Bonnemaison acquitté: les politiques vont-ils légiférer sur la fin de vie?

Le docteur Nicolas Bonnemaison, acquitté, à la sortie de la Cour d'assises des Pyrénées-Atlantiques.

Le docteur Nicolas Bonnemaison, acquitté, à la sortie de la Cour d'assises des Pyrénées-Atlantiques. - -

Alors que les lacunes de la loi Leonetti sont mises en exergue par plusieurs affaires, dont celles de Vincent Lambert et du docteur Bonnemaison, un avocat de l'urgentiste espère que cet acquittement "va obliger les politiques à aller plus vite". Est-ce vraiment le cas?

Le procès Bonnemaison "va obliger les politiques à aller plus vite", s'est félicité mercredi maître Benoît Ducos-Ader, l'un des avocats du docteur Nicolas Bonnemaison, acquitté par la Cour d'Assises des Pyrénées-Atlantiques, ce mercredi midi. Poursuivi pour avoir abrégé la vie de sept malades en phase terminale, l'urgentiste a été acquitté de l'ensemble des faits par la Cour.

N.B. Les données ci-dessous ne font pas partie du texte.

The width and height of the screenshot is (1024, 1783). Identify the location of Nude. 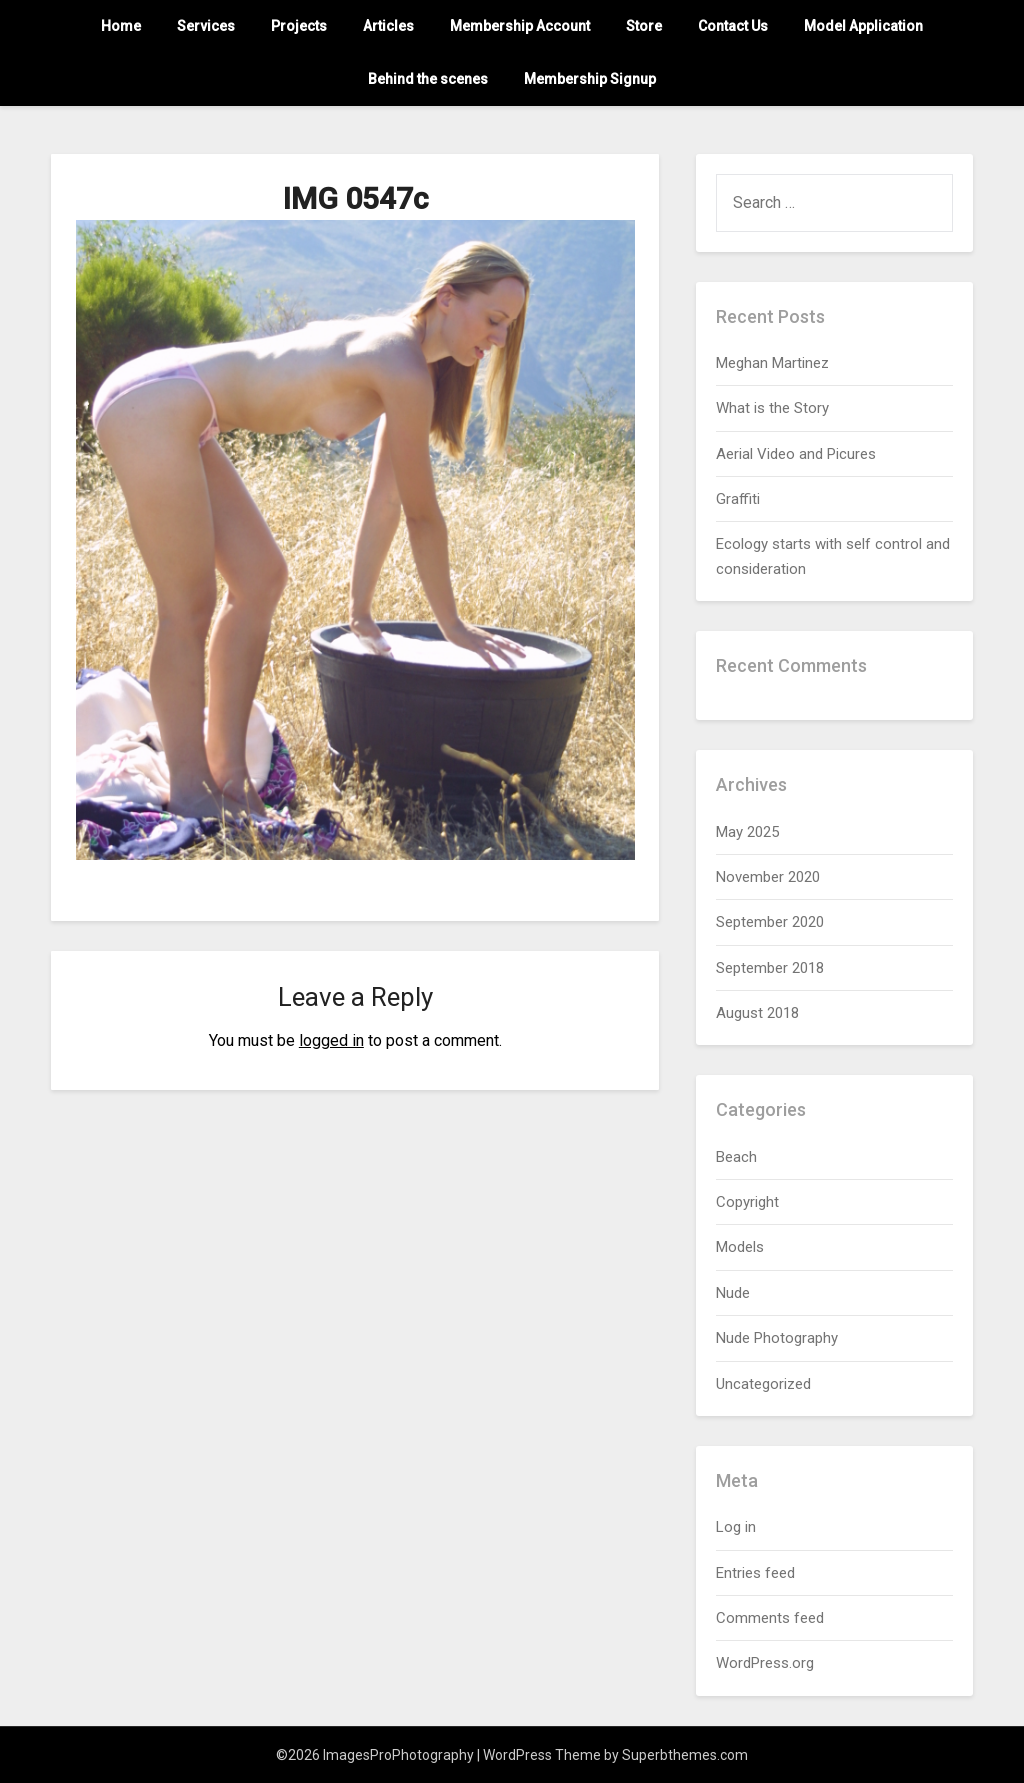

Le gouvernement Valls a chargé le député UMP Jean Leonetti et le député socialiste Patrick Claeys de réfléchir à des aménagements de la loi sur la fin de vie. Comment réagit la classe politique à l'acquittement du docteur Bonnemaison?

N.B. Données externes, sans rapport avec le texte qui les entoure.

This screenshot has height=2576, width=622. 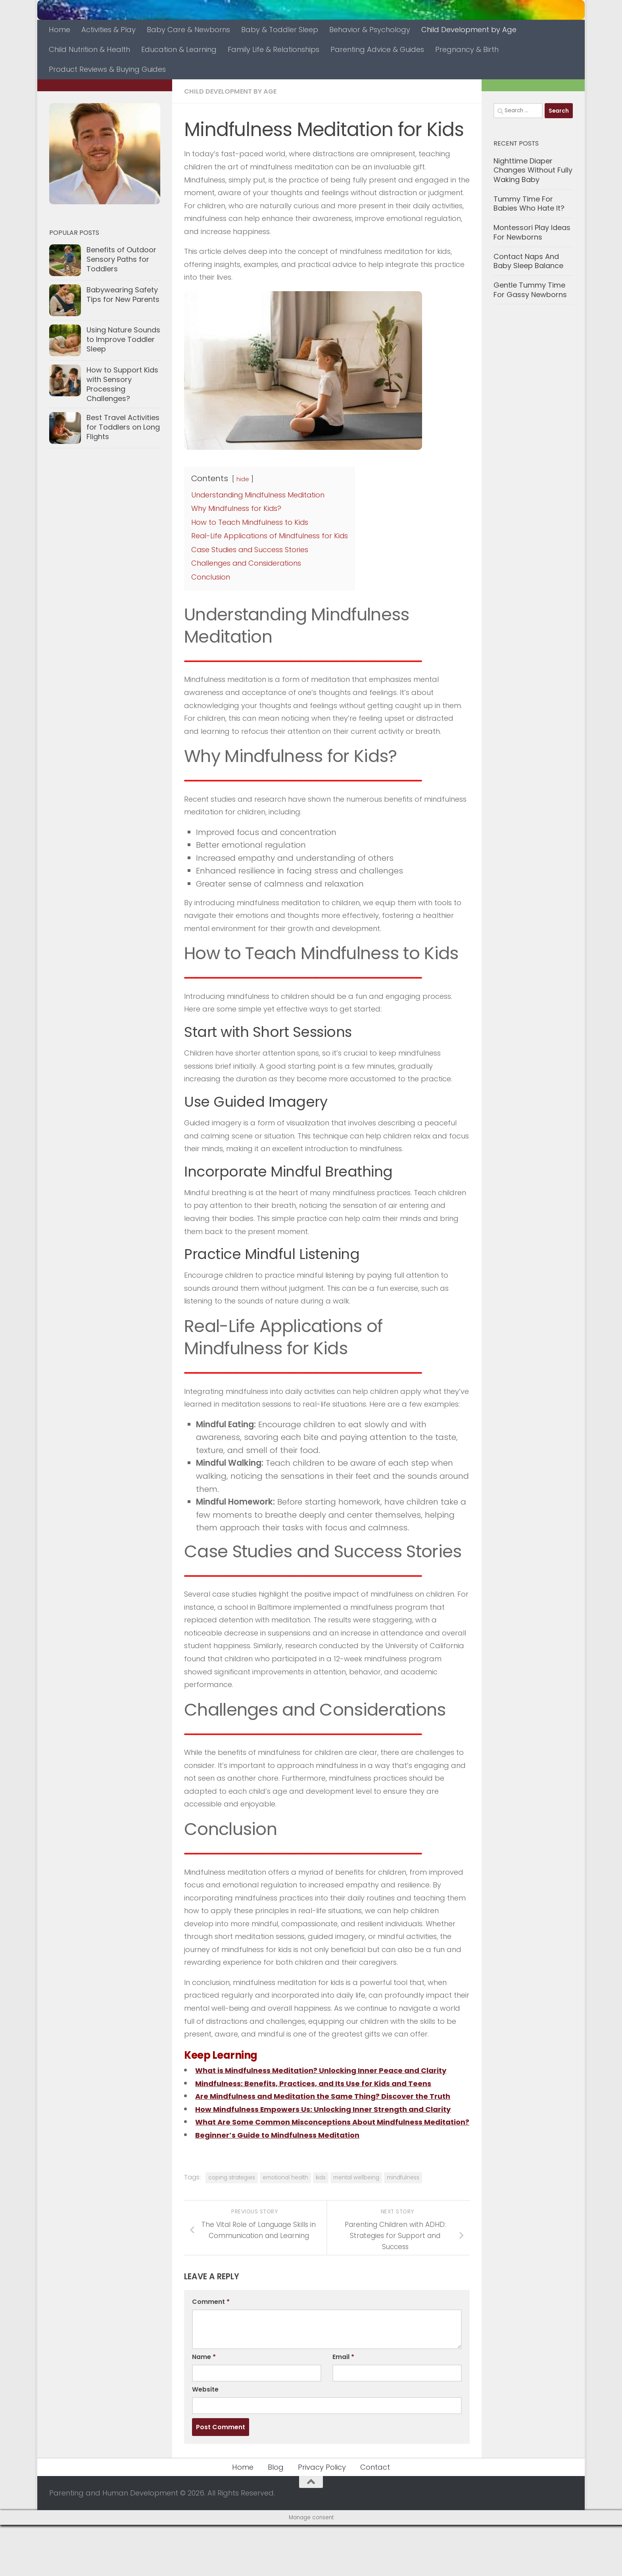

Ce matin déjà sur France Inter, avant que la décision ne soit rendue, Jean Leonetti, auteur de la loi éponyme, exprimait ses doutes quant à un éventuel acquittement depuis confirmé, de l'urgentiste. "Bonnemaison donnait la mort à des malades qui ne l'avaient pas demandé. De quel droit?", s'interrogeait le député.

.@JeanLeonetti : "#Bonnemaison donnait la mort à des malades qui ne l'avaient pas demandé. De quel droit ?" #findevie
— France Inter (@franceinter) June 25, 2014

Le Foll pointe la "responsabilité de faire évoluer notre cadre législatif"

En tant que porte-parole du gouvernement, Stéphane Le Foll a été l'un des plus prompts à commenter mercredi l'acquittement du docteur Bonnemaison. Cette décision, estime-t-il, ne "fait que conforter qu'on [le gouvernement] a une responsabilité à faire évoluer le cadre législatif" sur la fin de vie.

Une "décision d'humanité", mais "un cas particulier"

"C'est une décision de justice, une décision d'humanité aussi je crois. Mais c'est aussi un cas particulier. Le gouvernement va travailler à donner un cadre juridique nouveau à la fin de vie", a réagi Marisol Touraine, la ministre de la Santé.

Pour Patrick Claeys, "Bonnemaison n'était pas un assassin"

"Je crois qu'à travers le docteur Bonnemaison, on mesure ce que peut être pour les médecins et pour les soignants la solitude dans les services d'urgences", a réagi mercredi sur BFMTV le député PS Alain Claeys chargé d'une mission sur la fin de vie.